Stored data entries
Segment Open

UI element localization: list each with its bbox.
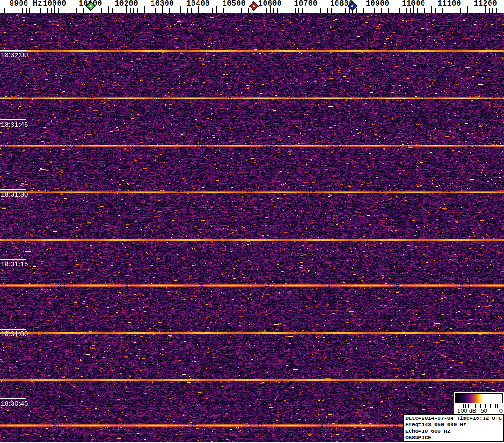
freq-tick: [464, 8, 464, 13]
freq-tick: [101, 8, 102, 13]
freq-tick: [467, 6, 468, 13]
freq-tick: [327, 8, 328, 13]
info-line-echo: Echo=10 600 Hz: [405, 428, 502, 435]
freq-tick: [133, 8, 134, 13]
freq-label: 10400: [186, 0, 210, 8]
freq-tick: [285, 8, 285, 13]
freq-tick: [492, 8, 493, 13]
freq-label: 10500: [222, 0, 246, 8]
freq-tick: [76, 8, 77, 13]
freq-tick: [202, 8, 202, 13]
freq-tick: [310, 8, 310, 13]
freq-tick: [421, 8, 421, 13]
time-label: 18:31:00: [1, 330, 28, 337]
color-gradient-bar[interactable]: [455, 393, 503, 403]
freq-tick: [119, 8, 119, 13]
freq-tick: [238, 8, 238, 13]
freq-tick: [33, 8, 33, 13]
freq-tick: [288, 6, 288, 13]
freq-tick: [195, 8, 195, 13]
freq-tick: [108, 6, 109, 13]
freq-tick: [489, 8, 490, 13]
freq-label: 10700: [294, 0, 318, 8]
freq-tick: [216, 6, 217, 13]
freq-tick: [406, 8, 407, 13]
freq-tick: [47, 8, 48, 13]
freq-tick: [227, 8, 227, 13]
scale-label-min: -100 dB: [455, 407, 477, 414]
freq-tick: [220, 8, 220, 13]
freq-tick: [431, 6, 432, 13]
freq-tick: [295, 8, 296, 13]
freq-label: 11200: [474, 0, 497, 8]
freq-tick: [259, 8, 259, 13]
freq-tick: [410, 8, 411, 13]
frequency-ruler[interactable]: 9900 Hz100001010010200103001040010500106…: [0, 0, 504, 13]
freq-tick: [298, 8, 299, 13]
freq-label: 10600: [258, 0, 282, 8]
time-label: 18:30:45: [1, 399, 28, 407]
freq-tick: [363, 8, 364, 13]
freq-tick: [374, 8, 375, 13]
freq-tick: [504, 6, 504, 13]
freq-tick: [144, 6, 145, 13]
freq-tick: [173, 8, 173, 13]
freq-tick: [180, 6, 181, 13]
freq-label: 11100: [438, 0, 461, 8]
freq-tick: [191, 8, 192, 13]
freq-tick: [281, 8, 281, 13]
freq-tick: [69, 8, 69, 13]
freq-tick: [12, 8, 12, 13]
freq-tick: [212, 8, 213, 13]
freq-tick: [159, 8, 159, 13]
freq-label: 10000: [43, 0, 66, 8]
freq-tick: [137, 8, 138, 13]
freq-label: 11000: [402, 0, 425, 8]
freq-tick: [277, 8, 278, 13]
freq-tick: [381, 8, 382, 13]
info-line-date: Date=2014-07-04 Time=16:32 UTC: [405, 415, 502, 422]
freq-label: 10300: [151, 0, 174, 8]
freq-tick: [399, 8, 400, 13]
freq-tick: [148, 8, 148, 13]
freq-tick: [80, 8, 80, 13]
time-label: 18:31:15: [1, 260, 28, 268]
freq-tick: [44, 8, 44, 13]
freq-tick: [338, 8, 338, 13]
freq-tick: [446, 8, 446, 13]
freq-tick: [273, 8, 274, 13]
freq-tick: [313, 8, 313, 13]
freq-tick: [130, 8, 131, 13]
scale-label-max: 0: [499, 407, 503, 414]
spectrogram-screen: 9900 Hz100001010010200103001040010500106…: [0, 0, 504, 443]
freq-tick: [266, 8, 267, 13]
freq-tick: [152, 8, 152, 13]
freq-tick: [209, 8, 209, 13]
freq-tick: [98, 8, 98, 13]
freq-tick: [320, 8, 321, 13]
freq-tick: [478, 8, 478, 13]
freq-tick: [116, 8, 116, 13]
waterfall-display[interactable]: [0, 13, 504, 443]
freq-tick: [457, 8, 457, 13]
freq-tick: [442, 8, 443, 13]
info-line-freq: Freq=143 050 000 Hz: [405, 422, 502, 428]
freq-tick: [392, 8, 392, 13]
freq-tick: [367, 8, 367, 13]
red-marker[interactable]: [249, 1, 259, 11]
freq-tick: [15, 8, 15, 13]
scale-label-mid: -50: [478, 407, 487, 414]
freq-tick: [496, 8, 497, 13]
freq-tick: [166, 8, 166, 13]
freq-tick: [73, 6, 73, 13]
freq-tick: [439, 8, 439, 13]
freq-tick: [424, 8, 425, 13]
time-label: 18:31:30: [1, 190, 28, 198]
freq-tick: [385, 8, 385, 13]
freq-tick: [317, 8, 317, 13]
freq-tick: [112, 8, 113, 13]
freq-tick: [231, 8, 231, 13]
freq-tick: [356, 8, 357, 13]
freq-tick: [388, 8, 389, 13]
freq-tick: [248, 8, 249, 13]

Segment Closed

* **Exercise**
What's needed is an exact copy of every entry, free of pictures.

* **Answer to this problem**
UI element localization: list each with its bbox.
freq-tick: [464, 8, 464, 13]
freq-tick: [101, 8, 102, 13]
freq-tick: [467, 6, 468, 13]
freq-tick: [327, 8, 328, 13]
info-line-echo: Echo=10 600 Hz: [405, 428, 502, 435]
freq-tick: [133, 8, 134, 13]
freq-label: 10400: [186, 0, 210, 8]
freq-tick: [285, 8, 285, 13]
freq-tick: [492, 8, 493, 13]
freq-label: 10500: [222, 0, 246, 8]
freq-tick: [76, 8, 77, 13]
freq-tick: [202, 8, 202, 13]
freq-tick: [310, 8, 310, 13]
freq-tick: [421, 8, 421, 13]
time-label: 18:31:00: [1, 330, 28, 337]
color-gradient-bar[interactable]: [455, 393, 503, 403]
freq-tick: [119, 8, 119, 13]
freq-tick: [238, 8, 238, 13]
freq-tick: [33, 8, 33, 13]
freq-tick: [288, 6, 288, 13]
freq-tick: [195, 8, 195, 13]
freq-tick: [108, 6, 109, 13]
freq-tick: [489, 8, 490, 13]
freq-label: 10700: [294, 0, 318, 8]
freq-tick: [216, 6, 217, 13]
freq-tick: [406, 8, 407, 13]
freq-tick: [47, 8, 48, 13]
freq-tick: [227, 8, 227, 13]
scale-label-min: -100 dB: [455, 407, 477, 414]
freq-tick: [220, 8, 220, 13]
freq-tick: [431, 6, 432, 13]
freq-tick: [295, 8, 296, 13]
freq-label: 11200: [474, 0, 497, 8]
freq-tick: [259, 8, 259, 13]
freq-tick: [410, 8, 411, 13]
frequency-ruler[interactable]: 9900 Hz100001010010200103001040010500106…: [0, 0, 504, 13]
freq-tick: [298, 8, 299, 13]
freq-label: 10600: [258, 0, 282, 8]
time-label: 18:30:45: [1, 399, 28, 407]
freq-tick: [363, 8, 364, 13]
freq-tick: [374, 8, 375, 13]
freq-tick: [504, 6, 504, 13]
freq-tick: [144, 6, 145, 13]
freq-tick: [173, 8, 173, 13]
freq-tick: [180, 6, 181, 13]
freq-label: 11100: [438, 0, 461, 8]
freq-tick: [191, 8, 192, 13]
freq-tick: [281, 8, 281, 13]
freq-tick: [69, 8, 69, 13]
freq-tick: [12, 8, 12, 13]
freq-tick: [212, 8, 213, 13]
freq-tick: [159, 8, 159, 13]
freq-label: 10000: [43, 0, 66, 8]
freq-tick: [137, 8, 138, 13]
freq-label: 11000: [402, 0, 425, 8]
freq-tick: [277, 8, 278, 13]
freq-tick: [381, 8, 382, 13]
info-line-date: Date=2014-07-04 Time=16:32 UTC: [405, 415, 502, 422]
freq-label: 10300: [151, 0, 174, 8]
freq-tick: [399, 8, 400, 13]
freq-tick: [148, 8, 148, 13]
freq-tick: [80, 8, 80, 13]
time-label: 18:31:15: [1, 260, 28, 268]
freq-tick: [44, 8, 44, 13]
freq-tick: [338, 8, 338, 13]
freq-tick: [446, 8, 446, 13]
freq-tick: [273, 8, 274, 13]
freq-tick: [313, 8, 313, 13]
freq-tick: [130, 8, 131, 13]
scale-label-max: 0: [499, 407, 503, 414]
spectrogram-screen: 9900 Hz100001010010200103001040010500106…: [0, 0, 504, 443]
freq-tick: [266, 8, 267, 13]
freq-tick: [152, 8, 152, 13]
freq-tick: [209, 8, 209, 13]
freq-tick: [98, 8, 98, 13]
freq-tick: [320, 8, 321, 13]
freq-tick: [478, 8, 478, 13]
freq-tick: [116, 8, 116, 13]
waterfall-display[interactable]: [0, 13, 504, 443]
freq-tick: [457, 8, 457, 13]
freq-tick: [442, 8, 443, 13]
info-line-freq: Freq=143 050 000 Hz: [405, 422, 502, 428]
freq-tick: [392, 8, 392, 13]
freq-tick: [367, 8, 367, 13]
red-marker[interactable]: [249, 1, 259, 11]
freq-tick: [15, 8, 15, 13]
scale-label-mid: -50: [478, 407, 487, 414]
freq-tick: [496, 8, 497, 13]
freq-tick: [166, 8, 166, 13]
freq-tick: [73, 6, 73, 13]
freq-tick: [439, 8, 439, 13]
freq-tick: [424, 8, 425, 13]
time-label: 18:31:30: [1, 190, 28, 198]
freq-tick: [385, 8, 385, 13]
freq-tick: [317, 8, 317, 13]
freq-tick: [112, 8, 113, 13]
freq-tick: [231, 8, 231, 13]
freq-tick: [356, 8, 357, 13]
freq-tick: [388, 8, 389, 13]
freq-tick: [248, 8, 249, 13]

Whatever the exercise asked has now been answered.